A Print Ad So Good You Can Taste It

Did you hear it?

Coca-Cola absolutely nailed this campaign, creating a multi-sensory experience in print. And it’s strategically based on what we know to be true about our human brains – the power of reverse psychology, the ability of one sense to trigger another, and the importance of “motion” in capturing our attention, even in still form.

“The beautiful, vibrant close-ups show a can or a bottle of Coca Cola being opened or poured, next to the words ‘try not to hear this’,” explains this article in Print Power. “The slogan acted as a trick of reverse psychology.”

It also tapped a visceral nerve, serving to trigger several senses based on what the reader sees in print.

“We all know that one sense can trigger another – smell can trigger a memory; a song can trigger a craving. Coke is such a powerful brand with such a well-known product. We really wanted to have some fun with the creative and come up with something really fresh” said Juan Javier Peña Plaza, executive creative director at DAVID, the agency behind the campaign.

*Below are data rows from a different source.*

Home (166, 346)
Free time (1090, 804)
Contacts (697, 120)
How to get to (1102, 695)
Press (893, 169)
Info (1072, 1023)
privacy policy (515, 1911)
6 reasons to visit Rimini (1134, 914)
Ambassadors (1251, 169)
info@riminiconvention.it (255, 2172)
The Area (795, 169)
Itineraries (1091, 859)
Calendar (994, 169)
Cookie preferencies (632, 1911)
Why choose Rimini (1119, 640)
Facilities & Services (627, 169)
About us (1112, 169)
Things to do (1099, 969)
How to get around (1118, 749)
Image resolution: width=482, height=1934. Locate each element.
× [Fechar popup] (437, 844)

And the photographs are a perfect example of what Oxford University researcher Charles Spence has called “protein in motion.”

“Spence believes that static images can be just as appealing as videos, as long as this dynamism is applied,” the Print Power article continues. “Photography showing rolling condensation on an icy bottle, and the spray of zest jumping out of the opening can, perfectly capture this phenomenon.”

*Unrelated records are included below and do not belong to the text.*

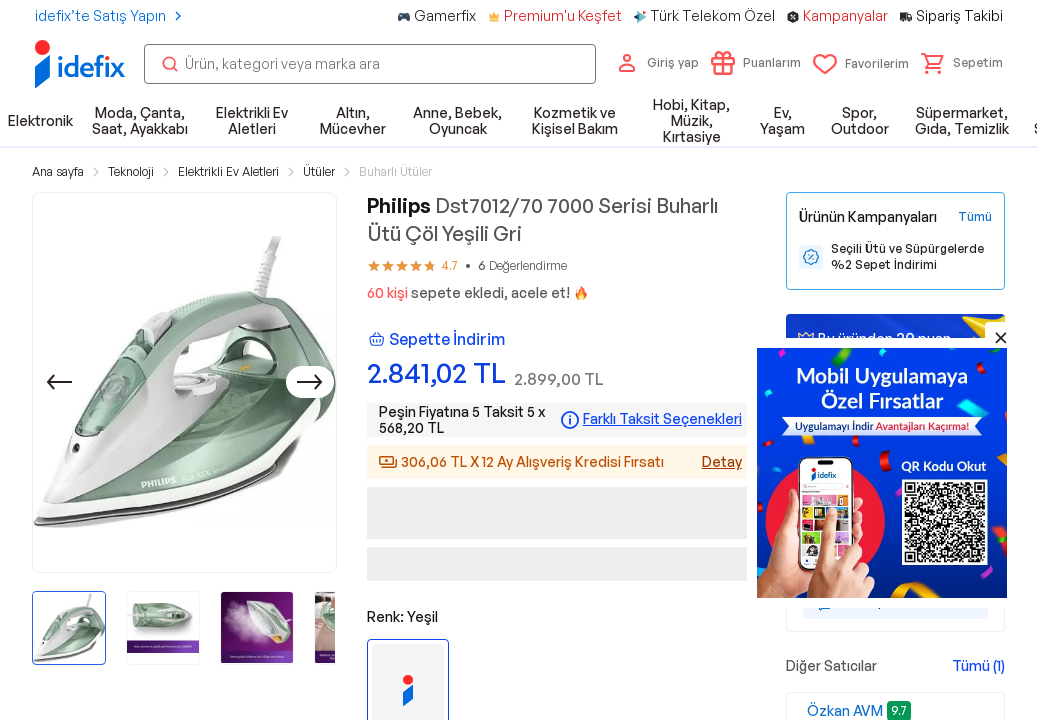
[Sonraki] (310, 382)
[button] (962, 63)
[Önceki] (59, 382)
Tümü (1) (978, 665)
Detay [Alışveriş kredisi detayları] (722, 461)
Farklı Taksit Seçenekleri (662, 419)
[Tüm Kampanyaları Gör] (975, 217)
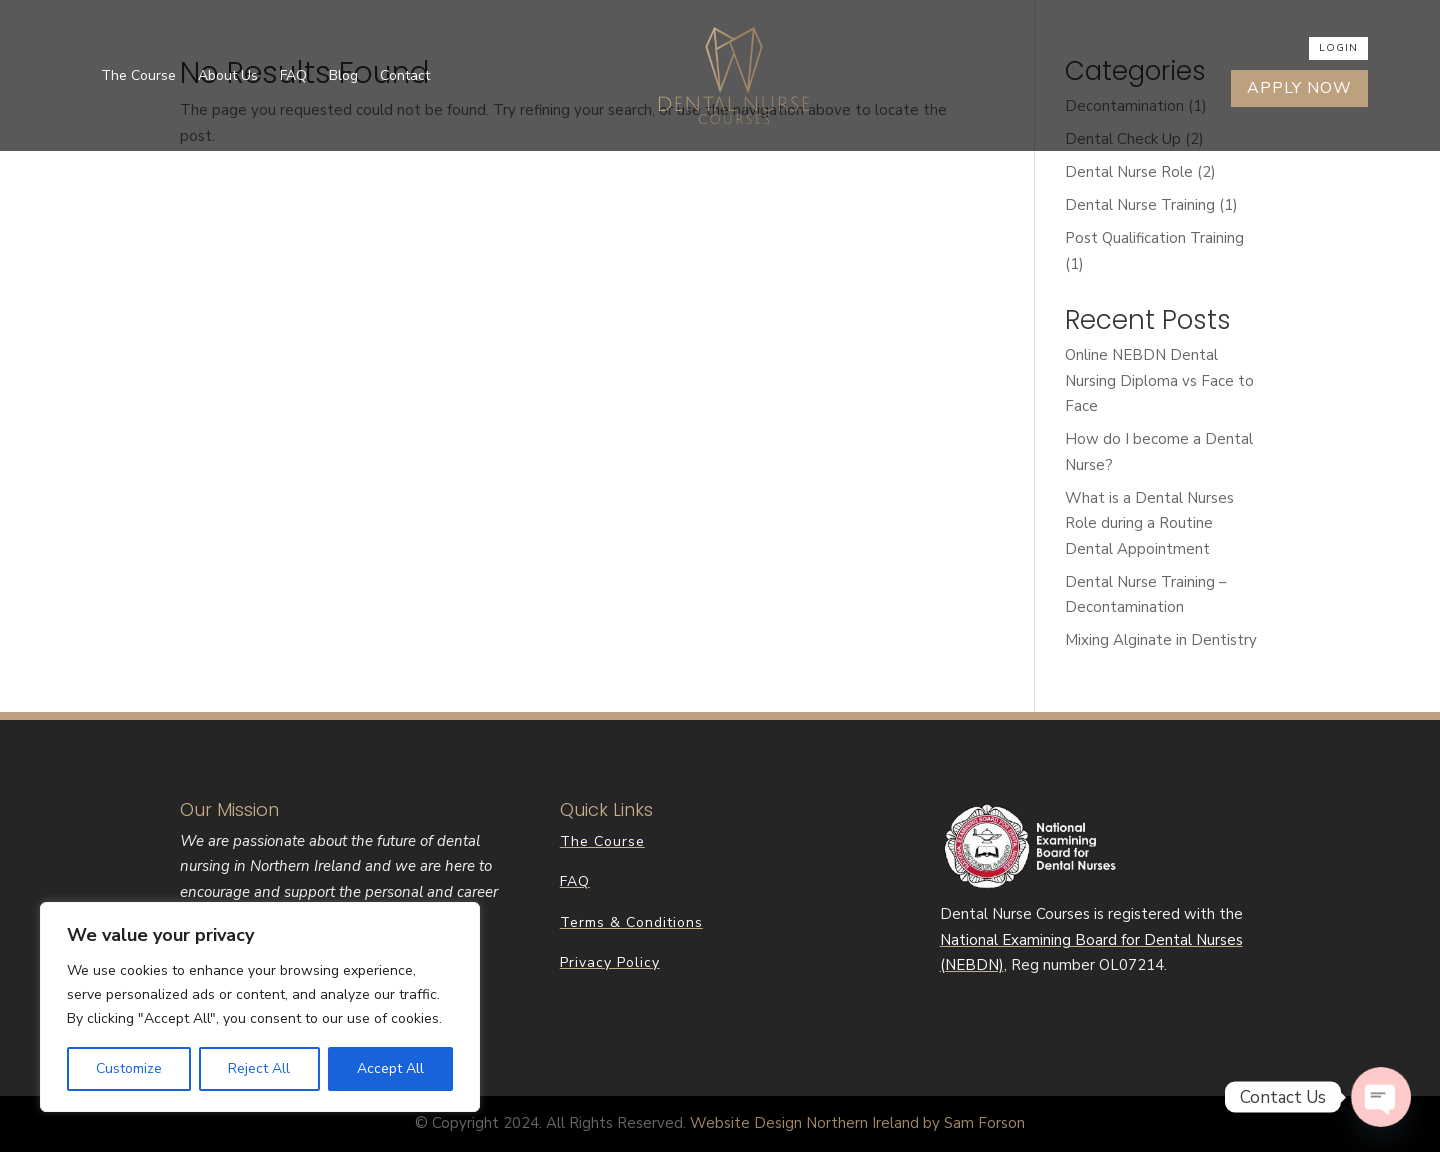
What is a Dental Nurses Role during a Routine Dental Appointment (1149, 523)
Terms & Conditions (631, 922)
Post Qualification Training (1154, 238)
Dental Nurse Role (1129, 172)
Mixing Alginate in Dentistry (1161, 640)
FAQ (293, 76)
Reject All (259, 1068)
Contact (405, 76)
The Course (138, 76)
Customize (129, 1068)
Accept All (390, 1068)
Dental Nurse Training (1140, 205)
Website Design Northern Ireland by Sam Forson (857, 1123)
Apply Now (1299, 88)
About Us (228, 76)
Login (1338, 48)
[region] (260, 1007)
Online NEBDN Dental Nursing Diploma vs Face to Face (1159, 380)
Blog (343, 76)
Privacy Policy (610, 962)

Just look at these images – you can hear the bottle opening, feel the icy can, maybe even feel the bubbles tickling your nose before you take that first sip. It’s a stunning example of creativity in print, made all the more effective by the so-called “limitations” of the medium.

“We wanted to show that print can be anything. This Coca-Cola ad is a print ad, yes. But it turns your head into a radio – it allows you to hear sounds from an image, mixing two different worlds and bringing them together,” Plaza explains.

It worked beautifully, with 86 million impressions and a slew of online conversations after the fact. When creativity is combined with brain science, remarkable advertising can happen. So while digital fans continue to wait anxiously for smell-a-vision, I’ll take my sensory experiences in print, thanks.